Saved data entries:
● ● ● ● ● ● ●

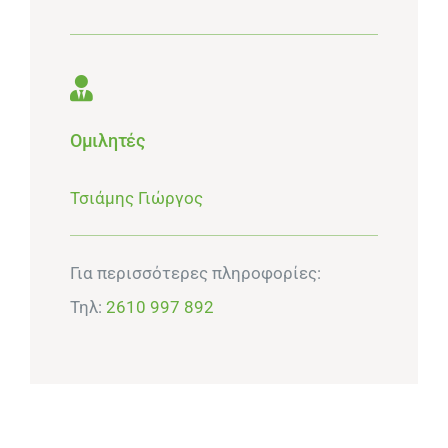
Ομιλητές
Τσιάμης Γιώργος
Για περισσότερες πληροφορίες:
Τηλ:
2610 997 892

● ● ● ● ● ● ●

Task directions: Could the entries above be written out word for word, pictures excluded?

Your response:
Ομιλητές
Τσιάμης Γιώργος
Για περισσότερες πληροφορίες:
Τηλ:
2610 997 892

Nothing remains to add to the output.